> [REQUIRED WORK]
Every entry below should be printed exactly, without its images.

───── PROVIDED DATA

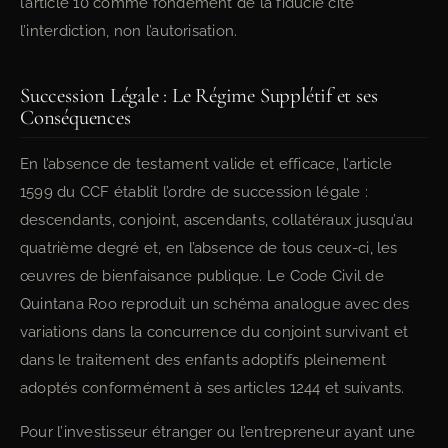
l’article 10 comme fondement de la fiducie cite
l’interdiction, non l’autorisation.
Succession Légale : Le Régime Supplétif et ses
Conséquences
En l’absence de testament valide et efficace, l’article
1599 du CCF établit l’ordre de succession légale :
descendants, conjoint, ascendants, collatéraux jusqu’au
quatrième degré et, en l’absence de tous ceux-ci, les
œuvres de bienfaisance publique. Le Code Civil de
Quintana Roo reproduit un schéma analogue avec des
variations dans la concurrence du conjoint survivant et
dans le traitement des enfants adoptifs pleinement
adoptés conformément à ses articles 1244 et suivants.
Pour l’investisseur étranger ou l’entrepreneur ayant une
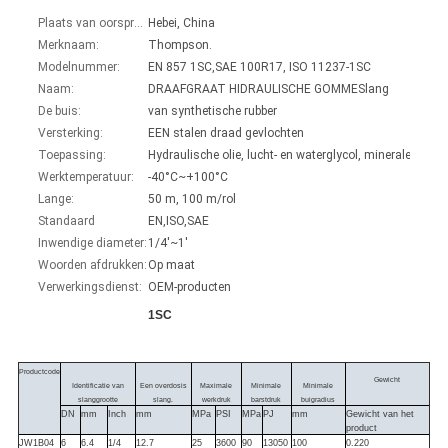
Plaats van oorsprong:
Hebei, China
Merknaam:
Thompson.
Modelnummer:
EN 857 1SC,SAE 100R17, ISO 11237-1SC
Naam:
DRAAFGRAAT HIDRAULISCHE GOMMESlang
De buis:
van synthetische rubber
Versterking:
EEN stalen draad gevlochten
Toepassing:
Werktemperatuur:
-40°C~+100°C
Lange:
50 m, 100 m/rol
Standaard
EN,ISO,SAE
Inwendige diameter:
1/4'~1'
Woorden afdrukken:
Op maat
Verwerkingsdienst:
OEM-producten
1SC
Productcode
Gewicht
Identificatie van
Een overdosis
Maximale
Minimale
Minimale
slanggrootte
slang.
werkdruk
barstdruk
buigradius
DN
mm
Inch
mm
MPa
PSI
MPa
PJ
mm
Gewicht van het
product
JW1B04
6
6.4
1/4
12.7
25
3600
90
13050
100
0.220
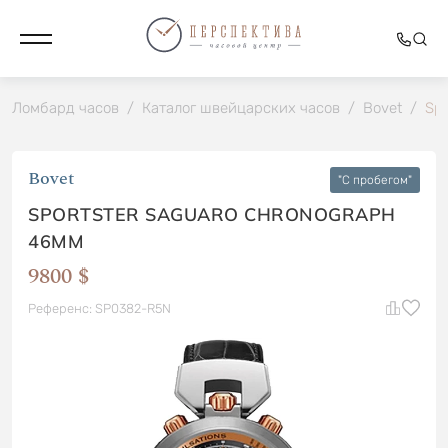
Ломбард часов
/
Каталог швейцарских часов
/
Bovet
/
Sp
Bovet
"C пробегом"
SPORTSTER SAGUARO CHRONOGRAPH
46MM
9800 $
Референс: SP0382-R5N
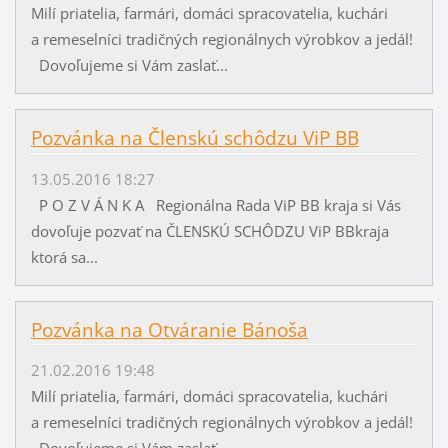
Milí priatelia, farmári, domáci spracovatelia, kuchári
a remeselníci tradičných regionálnych výrobkov a jedál!
Dovoľujeme si Vám zaslať...
Pozvánka na Členskú schôdzu ViP BB
13.05.2016 18:27
P O Z V Á N K A Regionálna Rada ViP BB kraja si Vás
dovoľuje pozvať na ČLENSKÚ SCHÔDZU ViP BBkraja
ktorá sa...
Pozvánka na Otváranie Bánoša
21.02.2016 19:48
Milí priatelia, farmári, domáci spracovatelia, kuchári
a remeselníci tradičných regionálnych výrobkov a jedál!
Dovoľujeme si Vám zaslať...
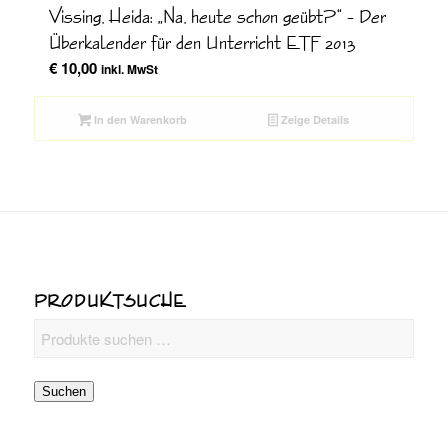
Vissing, Heida: „Na, heute schon geübt?“ – Der
Überkalender für den Unterricht ETF 2013
€
10,00
inkl. MwSt
In den Warenkorb
Zeige Details
PRODUKTSUCHE
Suchen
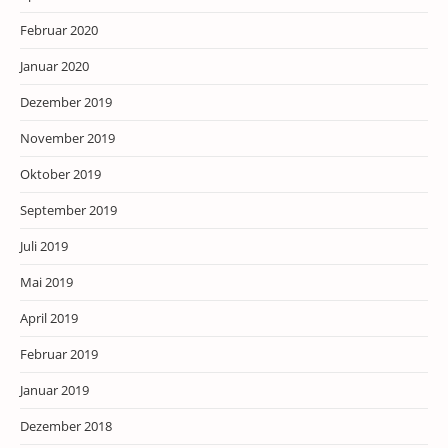
Februar 2020
Januar 2020
Dezember 2019
November 2019
Oktober 2019
September 2019
Juli 2019
Mai 2019
April 2019
Februar 2019
Januar 2019
Dezember 2018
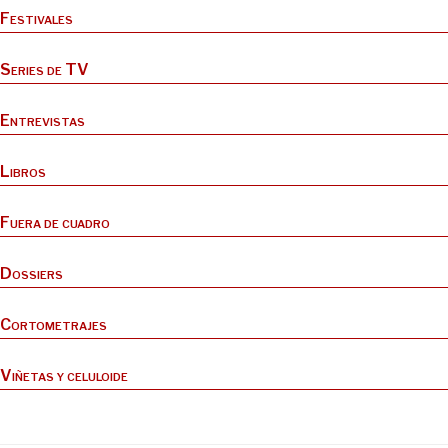
Festivales
Series de TV
Entrevistas
Libros
Fuera de cuadro
Dossiers
Cortometrajes
Viñetas y celuloide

──────────

> [SOLVED EXERCISE]
l’article 10 comme fondement de la fiducie cite
l’interdiction, non l’autorisation.
Succession Légale : Le Régime Supplétif et ses
Conséquences
En l’absence de testament valide et efficace, l’article
1599 du CCF établit l’ordre de succession légale :
descendants, conjoint, ascendants, collatéraux jusqu’au
quatrième degré et, en l’absence de tous ceux-ci, les
œuvres de bienfaisance publique. Le Code Civil de
Quintana Roo reproduit un schéma analogue avec des
variations dans la concurrence du conjoint survivant et
dans le traitement des enfants adoptifs pleinement
adoptés conformément à ses articles 1244 et suivants.
Pour l’investisseur étranger ou l’entrepreneur ayant une
Plaats van oorsprong:
Hebei, China
Merknaam:
Thompson.
Modelnummer:
EN 857 1SC,SAE 100R17, ISO 11237-1SC
Naam:
DRAAFGRAAT HIDRAULISCHE GOMMESlang
De buis:
van synthetische rubber
Versterking:
EEN stalen draad gevlochten
Toepassing:
Werktemperatuur:
-40°C~+100°C
Lange:
50 m, 100 m/rol
Standaard
EN,ISO,SAE
Inwendige diameter:
1/4'~1'
Woorden afdrukken:
Op maat
Verwerkingsdienst:
OEM-producten
1SC
Productcode
Gewicht
Identificatie van
Een overdosis
Maximale
Minimale
Minimale
slanggrootte
slang.
werkdruk
barstdruk
buigradius
DN
mm
Inch
mm
MPa
PSI
MPa
PJ
mm
Gewicht van het
product
JW1B04
6
6.4
1/4
12.7
25
3600
90
13050
100
0.220
Ломбард часов
/
Каталог швейцарских часов
/
Bovet
/
Sp
Bovet
"C пробегом"
SPORTSTER SAGUARO CHRONOGRAPH
46MM
9800 $
Референс: SP0382-R5N
Milí priatelia, farmári, domáci spracovatelia, kuchári
a remeselníci tradičných regionálnych výrobkov a jedál!
Dovoľujeme si Vám zaslať...
Pozvánka na Členskú schôdzu ViP BB
13.05.2016 18:27
P O Z V Á N K A Regionálna Rada ViP BB kraja si Vás
dovoľuje pozvať na ČLENSKÚ SCHÔDZU ViP BBkraja
ktorá sa...
Pozvánka na Otváranie Bánoša
21.02.2016 19:48
Milí priatelia, farmári, domáci spracovatelia, kuchári
a remeselníci tradičných regionálnych výrobkov a jedál!
Dovoľujeme si Vám zaslať...
Vissing, Heida: „Na, heute schon geübt?“ – Der
Überkalender für den Unterricht ETF 2013
€
10,00
inkl. MwSt
In den Warenkorb
Zeige Details
PRODUKTSUCHE
Suchen
Februar 2020
Januar 2020
Dezember 2019
November 2019
Oktober 2019
September 2019
Juli 2019
Mai 2019
April 2019
Februar 2019
Januar 2019
Dezember 2018
Festivales
Series de TV
Entrevistas
Libros
Fuera de cuadro
Dossiers
Cortometrajes
Viñetas y celuloide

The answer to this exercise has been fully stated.